## Task input
/---

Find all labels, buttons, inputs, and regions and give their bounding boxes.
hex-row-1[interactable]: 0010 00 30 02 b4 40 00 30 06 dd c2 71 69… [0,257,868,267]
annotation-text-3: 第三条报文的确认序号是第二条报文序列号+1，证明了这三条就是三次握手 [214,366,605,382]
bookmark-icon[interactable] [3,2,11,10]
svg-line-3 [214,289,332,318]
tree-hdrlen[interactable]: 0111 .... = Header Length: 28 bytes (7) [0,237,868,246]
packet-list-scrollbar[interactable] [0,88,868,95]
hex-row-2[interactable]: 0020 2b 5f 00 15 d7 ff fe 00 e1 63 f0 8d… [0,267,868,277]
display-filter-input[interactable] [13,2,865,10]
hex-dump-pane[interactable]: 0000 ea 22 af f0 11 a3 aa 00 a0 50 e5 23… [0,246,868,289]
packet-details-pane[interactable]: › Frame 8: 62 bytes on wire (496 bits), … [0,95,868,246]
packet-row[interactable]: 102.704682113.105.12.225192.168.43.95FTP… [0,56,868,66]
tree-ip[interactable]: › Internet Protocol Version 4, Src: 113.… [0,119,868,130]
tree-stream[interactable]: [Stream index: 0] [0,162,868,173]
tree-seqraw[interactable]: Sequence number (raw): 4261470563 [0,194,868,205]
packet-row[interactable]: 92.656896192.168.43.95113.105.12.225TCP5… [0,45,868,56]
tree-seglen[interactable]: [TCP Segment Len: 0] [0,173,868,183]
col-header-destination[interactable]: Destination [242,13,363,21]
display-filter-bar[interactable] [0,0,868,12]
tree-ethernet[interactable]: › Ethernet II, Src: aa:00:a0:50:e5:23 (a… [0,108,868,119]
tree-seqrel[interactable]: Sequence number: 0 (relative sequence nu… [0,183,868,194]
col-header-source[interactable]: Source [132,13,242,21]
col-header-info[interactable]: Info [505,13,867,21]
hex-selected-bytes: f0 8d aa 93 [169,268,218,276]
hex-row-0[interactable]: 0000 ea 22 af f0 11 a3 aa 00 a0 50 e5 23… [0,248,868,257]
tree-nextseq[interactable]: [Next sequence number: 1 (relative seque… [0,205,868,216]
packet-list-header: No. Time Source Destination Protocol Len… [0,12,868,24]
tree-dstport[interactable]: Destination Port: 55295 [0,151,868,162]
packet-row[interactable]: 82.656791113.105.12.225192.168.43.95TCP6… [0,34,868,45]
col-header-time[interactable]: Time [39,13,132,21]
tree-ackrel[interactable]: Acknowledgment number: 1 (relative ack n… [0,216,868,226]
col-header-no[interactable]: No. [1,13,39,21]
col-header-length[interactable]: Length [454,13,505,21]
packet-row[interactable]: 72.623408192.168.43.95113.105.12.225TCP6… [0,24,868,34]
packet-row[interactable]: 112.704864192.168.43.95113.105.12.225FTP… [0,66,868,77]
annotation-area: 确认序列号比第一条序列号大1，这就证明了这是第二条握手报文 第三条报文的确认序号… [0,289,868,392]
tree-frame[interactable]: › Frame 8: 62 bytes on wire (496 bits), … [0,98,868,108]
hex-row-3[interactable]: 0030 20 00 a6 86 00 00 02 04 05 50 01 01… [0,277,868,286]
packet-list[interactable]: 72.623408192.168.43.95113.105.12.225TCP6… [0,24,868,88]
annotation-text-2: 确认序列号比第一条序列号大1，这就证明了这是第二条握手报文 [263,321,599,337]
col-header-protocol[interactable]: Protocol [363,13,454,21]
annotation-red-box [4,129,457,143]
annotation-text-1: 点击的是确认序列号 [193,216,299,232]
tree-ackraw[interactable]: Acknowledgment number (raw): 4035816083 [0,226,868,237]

\---

## Activity
Copy every record verbatim.

## Result for this exercise
Find all labels, buttons, inputs, and regions and give their bounding boxes.
hex-row-1[interactable]: 0010 00 30 02 b4 40 00 30 06 dd c2 71 69… [0,257,868,267]
annotation-text-3: 第三条报文的确认序号是第二条报文序列号+1，证明了这三条就是三次握手 [214,366,605,382]
bookmark-icon[interactable] [3,2,11,10]
svg-line-3 [214,289,332,318]
tree-hdrlen[interactable]: 0111 .... = Header Length: 28 bytes (7) [0,237,868,246]
packet-list-scrollbar[interactable] [0,88,868,95]
hex-row-2[interactable]: 0020 2b 5f 00 15 d7 ff fe 00 e1 63 f0 8d… [0,267,868,277]
display-filter-input[interactable] [13,2,865,10]
hex-dump-pane[interactable]: 0000 ea 22 af f0 11 a3 aa 00 a0 50 e5 23… [0,246,868,289]
packet-details-pane[interactable]: › Frame 8: 62 bytes on wire (496 bits), … [0,95,868,246]
packet-row[interactable]: 102.704682113.105.12.225192.168.43.95FTP… [0,56,868,66]
tree-ip[interactable]: › Internet Protocol Version 4, Src: 113.… [0,119,868,130]
tree-stream[interactable]: [Stream index: 0] [0,162,868,173]
tree-seqraw[interactable]: Sequence number (raw): 4261470563 [0,194,868,205]
packet-row[interactable]: 92.656896192.168.43.95113.105.12.225TCP5… [0,45,868,56]
tree-seglen[interactable]: [TCP Segment Len: 0] [0,173,868,183]
col-header-destination[interactable]: Destination [242,13,363,21]
display-filter-bar[interactable] [0,0,868,12]
tree-ethernet[interactable]: › Ethernet II, Src: aa:00:a0:50:e5:23 (a… [0,108,868,119]
tree-seqrel[interactable]: Sequence number: 0 (relative sequence nu… [0,183,868,194]
col-header-source[interactable]: Source [132,13,242,21]
col-header-info[interactable]: Info [505,13,867,21]
hex-selected-bytes: f0 8d aa 93 [169,268,218,276]
hex-row-0[interactable]: 0000 ea 22 af f0 11 a3 aa 00 a0 50 e5 23… [0,248,868,257]
tree-nextseq[interactable]: [Next sequence number: 1 (relative seque… [0,205,868,216]
packet-list-header: No. Time Source Destination Protocol Len… [0,12,868,24]
tree-dstport[interactable]: Destination Port: 55295 [0,151,868,162]
packet-row[interactable]: 82.656791113.105.12.225192.168.43.95TCP6… [0,34,868,45]
col-header-time[interactable]: Time [39,13,132,21]
tree-ackrel[interactable]: Acknowledgment number: 1 (relative ack n… [0,216,868,226]
col-header-no[interactable]: No. [1,13,39,21]
col-header-length[interactable]: Length [454,13,505,21]
packet-row[interactable]: 72.623408192.168.43.95113.105.12.225TCP6… [0,24,868,34]
packet-row[interactable]: 112.704864192.168.43.95113.105.12.225FTP… [0,66,868,77]
annotation-area: 确认序列号比第一条序列号大1，这就证明了这是第二条握手报文 第三条报文的确认序号… [0,289,868,392]
tree-frame[interactable]: › Frame 8: 62 bytes on wire (496 bits), … [0,98,868,108]
hex-row-3[interactable]: 0030 20 00 a6 86 00 00 02 04 05 50 01 01… [0,277,868,286]
packet-list[interactable]: 72.623408192.168.43.95113.105.12.225TCP6… [0,24,868,88]
annotation-text-2: 确认序列号比第一条序列号大1，这就证明了这是第二条握手报文 [263,321,599,337]
col-header-protocol[interactable]: Protocol [363,13,454,21]
annotation-red-box [4,129,457,143]
annotation-text-1: 点击的是确认序列号 [193,216,299,232]
tree-ackraw[interactable]: Acknowledgment number (raw): 4035816083 [0,226,868,237]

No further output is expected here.